En Madrid nunca me emociono; me produce más bien rechazo la chapucería con la que, sin duda bienintencionadamente, las autoridades o los afectados han erigido un monumento de expresión de su pena. Todos los que conozco en la ciudad son vulgares, o ridículos, o inadecuados, o rematadamente feos, dejando, a mi modo de entender, empequeñecida la dimensión del dolor inmenso que aquellas muertes causaron a la colectividad de ciudadanos. Yo mismo conocía personalmente a uno de los abogados asesinados y a una de las supervivientes malamente herida en la matanza fascista del bufete de Atocha, pero cada vez que paso, y lo hago a menudo, ante el grupo escultórico que los recuerda, en la plazoleta de Antón Martín, siento un malestar. Sobre un soporte circular de piedra, un tanto taurino, se alza la versión en bronce de un cuadro de Juan Genovés, que en la tela era elocuente y en la calle resulta amazacotada. ¿Y qué decir del recuerdo a las víctimas mortales del 11-M colocado, después de otros intentos efímeros y no muy distinguidos, frente a la estación de Atocha? Aquí hubo, por lo visto, concurso o adjudicación cuidadosa, pero no se puede decir que los arquitectos acertaran. El cono de vidrio se asemeja a la tulipa de una lámpara de pie que cualquiera de nosotros podría tener en su saloncito.

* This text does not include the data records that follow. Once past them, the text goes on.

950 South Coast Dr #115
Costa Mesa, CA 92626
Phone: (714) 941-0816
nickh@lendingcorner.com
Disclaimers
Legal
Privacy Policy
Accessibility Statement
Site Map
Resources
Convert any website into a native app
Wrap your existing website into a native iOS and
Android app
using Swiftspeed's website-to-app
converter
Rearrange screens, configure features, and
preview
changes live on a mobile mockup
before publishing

El último que he descubierto, en una zona por la que rara vez paso, es el que conmemora a los guardias civiles asesinados por la banda terrorista ETA, y se halla muy cerca del lugar del atentado, en la plaza de la República Dominicana. La cursilería de las figuras, entre el realismo socialista y la estética de un christmas, supone no sólo un afeamiento urbano sino una triste manera de honrar a aquellos muertos. Me recordó el quizá mayor horror esculpido que hay en Madrid, a la altura del número 36 del paseo de la Castellana: una Virgen María volante sobre la efigie de cuerpo entero del papa Juan Pablo II, aderezados ambos por oraciones inscritas en latín y promovido el conjunto, según dice su cartela de mármol, por el Grupo Intereconomía y la Mutua Madrileña Automovilista. El escultor en este caso fue Juan de Ávalos, con lo que se puede decir que el estilo franquista de ese escultor en otra época republicano seguía vigente en el año 2005, cuando se inauguró.

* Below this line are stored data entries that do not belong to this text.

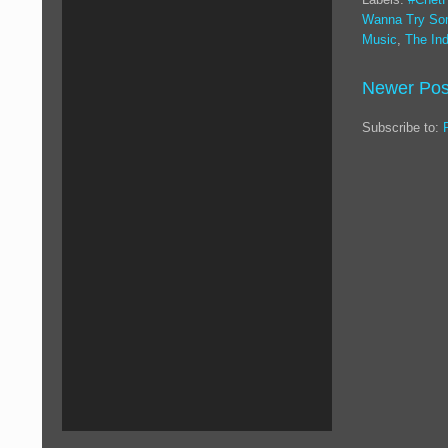
Wanna Try So
Music
,
The Ind
Newer Pos
Subscribe to:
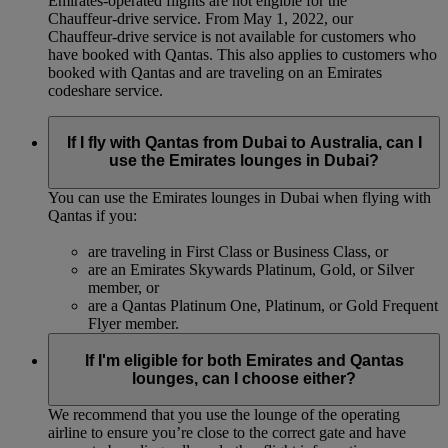
Emirates-operated flights are not eligible for the
Chauffeur‑drive service. From May 1, 2022, our
Chauffeur‑drive service is not available for customers who
have booked with Qantas. This also applies to customers who
booked with Qantas and are traveling on an Emirates
codeshare service.
If I fly with Qantas from Dubai to Australia, can I
use the Emirates lounges in Dubai?
You can use the Emirates lounges in Dubai when flying with
Qantas if you:
are traveling in First Class or Business Class, or
are an Emirates Skywards Platinum, Gold, or Silver
member, or
are a Qantas Platinum One, Platinum, or Gold Frequent
Flyer member.
If I'm eligible for both Emirates and Qantas
lounges, can I choose either?
We recommend that you use the lounge of the operating
airline to ensure you’re close to the correct gate and have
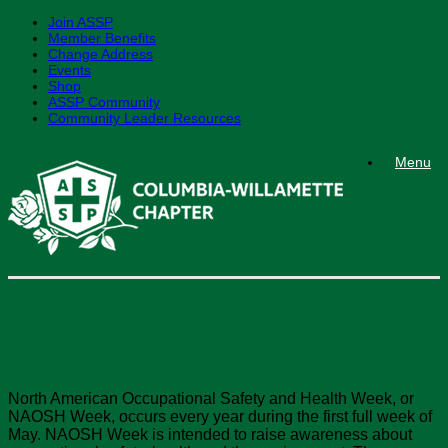
Join ASSP
Member Benefits
Change Address
Events
Shop
ASSP Community
Community Leader Resources
Skip
Menu
to
content
NAOSH Week
North American Occupational Safety and Health Week, or
NAOSH Week, occurs every year during the first full week of
May. NAOSH Week is intended to raise awareness about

¿Se hará algo en condolencia del vuelo siniestrado hace ocho días en Barajas? El accidente de Mejorada del Campo (1983), en el que viajaban diversos escritores latinoamericanos, lo conmemora una enorme cruz excavada en la ladera del monte donde se estrelló el avión. No creo que le hubiera gustado como memento suyo al excelente e iconoclasta novelista mexicano Jorge Ibargüengoitia, que iba dentro y, como todos los demás pasajeros, pereció.